Firstly, Post-hoc analysis for hypothesis generation is perfectly fine and done quite commonly. Internal biases for the investigator is also fine long as their methodology is solid. Its pointless to say an expert in the field should be barred from their hypothesis because they have some X bias. Anyone immersed in a topic will inherently have biases. So what if they have inherent biases? Are their proofs solid? If not you discredit them based on their data and not hand-wave their efforts because their beliefs don't align into some mythical perfect neutrality.
Asking Idra for his opinion for ZvP balance is more meaningful than asking some disinterested passer-by what he thinks about ZvP. Sure Idra is known for his rigidity and having strong opinions, but his information for why he hypothesize ZvP is imbalanced is A) more informed because he is a pro gamer B) falsifiable because he'll provide the premise in why he believes its broken and this leaves room to prove him wrong.
On May 20 2011 14:08 Warble wrote: We can only find imbalance by looking at the top level of play.
The problem here is that people tend to post simple summary statistics and graphs and call it a day. Consider, for example, if this game only had terran and no other races. Our statistics from GSL would show MKP and MVP winning most of their games against other terrans. Conclusion? It’s not terran that’s OP, it’s the players.

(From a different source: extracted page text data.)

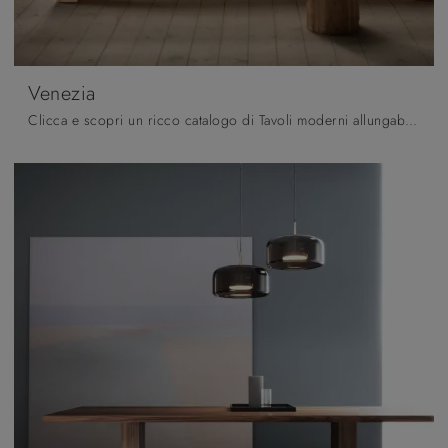
Venezia
Clicca e scopri un ricco catalogo di Tavoli moderni allungabili da pranzo! Il modello Venezia di Pizzolato ti aspetta.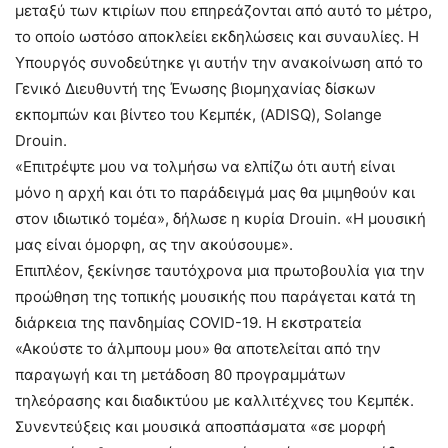
μεταξύ των κτιρίων που επηρεάζονται από αυτό το μέτρο,
το οποίο ωστόσο αποκλείει εκδηλώσεις και συναυλίες. Η
Υπουργός συνοδεύτηκε γι αυτήν την ανακοίνωση από το
Γενικό Διευθυντή της Ένωσης βιομηχανίας δίσκων
εκπομπών και βίντεο του Κεμπέκ, (ADISQ), Solange
Drouin.
«Επιτρέψτε μου να τολμήσω να ελπίζω ότι αυτή είναι
μόνο η αρχή και ότι το παράδειγμά μας θα μιμηθούν και
στον ιδιωτικό τομέα», δήλωσε η κυρία Drouin. «Η μουσική
μας είναι όμορφη, ας την ακούσουμε».
Επιπλέον, ξεκίνησε ταυτόχρονα μια πρωτοβουλία για την
προώθηση της τοπικής μουσικής που παράγεται κατά τη
διάρκεια της πανδημίας COVID-19. Η εκστρατεία
«Ακούστε το άλμπουμ μου» θα αποτελείται από την
παραγωγή και τη μετάδοση 80 προγραμμάτων
τηλεόρασης και διαδικτύου με καλλιτέχνες του Κεμπέκ.
Συνεντεύξεις και μουσικά αποσπάσματα «σε μορφή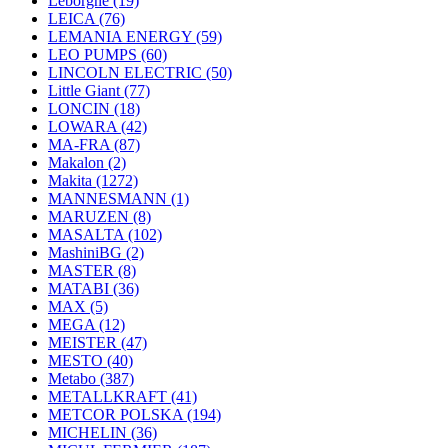
Leborgne
(19)
LEICA
(76)
LEMANIA ENERGY
(59)
LEO PUMPS
(60)
LINCOLN ELECTRIC
(50)
Little Giant
(77)
LONCIN
(18)
LOWARA
(42)
MA-FRA
(87)
Makalon
(2)
Makita
(1272)
MANNESMANN
(1)
MARUZEN
(8)
MASALTA
(102)
MashiniBG
(2)
MASTER
(8)
MATABI
(36)
MAX
(5)
MEGA
(12)
MEISTER
(47)
MESTO
(40)
Metabo
(387)
METALLKRAFT
(41)
METCOR POLSKA
(194)
MICHELIN
(36)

Now add the other races and players back in. When MKP plays against a protoss and wins, how much is a result of his race and how much of it is a result of his hard work and raw talent? The summary statistics do not show this.
The first paragraph is a faulty in the logic and quite meaningless to say. If the game had one race you wouldn't even argue imbalance nor would you even look at statistic to look for "imbalance".
Then your second example is to add two races and say MKP's stats don't matter. Yes, but not because MKP is a top player but because you're taking only one individual information; of course its meaningless. It has nothing to do with looking at a population of high level players to look for imbalances.
You basis for not looking at high level play for balance doesn't work cause you can apply that same faulty logic across any skills level - and even more damning because at the middle of distribution you have even more variance in individual skill level because its easier to improve when you're starting rock bottom.
So you basically make no convincing argument to why we shouldn't look at summary statistics for high level players to look for imbalances.
I appreciate the effort post and trying to back your claim is especially refreshing, but as many people pointed out it has many flaws in the theoretical assumptions.
|
On May 20 2011 14:21 Nik0 wrote:Probably
You forget Baller's first post...Epic.
|
I just want to say that even though I cannot read this atm, just woke up and it's soo much. It actually looks very promising. I almost got a heart attack when I kept opening spoilers and there were more spoilers inside! And not little things, multiple paragraphs standard. Really like it, I'll save and read it later when I'm more fresh. Without a doubt there will be at least a couple perspectives that I've never thought about. Nice job must've been a lot of work!
|
United Kingdom12022 Posts
Just read it all, fantastic post man. I agree with almost everything your saying, then again that's kind of my own bias (but if you think about it, all thoughts and feelings are bias!) but I hope a lot of people give it a read!
|
I would love to read your mechanics analysis
|
Great read. Would love to see the maths behind everything.
|
Not quite sure what to say, other than that you've done an amazing job at this. Thanks a lot.
|
On May 20 2011 20:03 wassbix wrote:Show nested quote +On May 20 2011 14:08 Warble wrote: We can only find imbalance by looking at the top level of play.
The problem here is that people tend to post simple summary statistics and graphs and call it a day. Consider, for example, if this game only had terran and no other races. Our statistics from GSL would show MKP and MVP winning most of their games against other terrans. Conclusion? It’s not terran that’s OP, it’s the players.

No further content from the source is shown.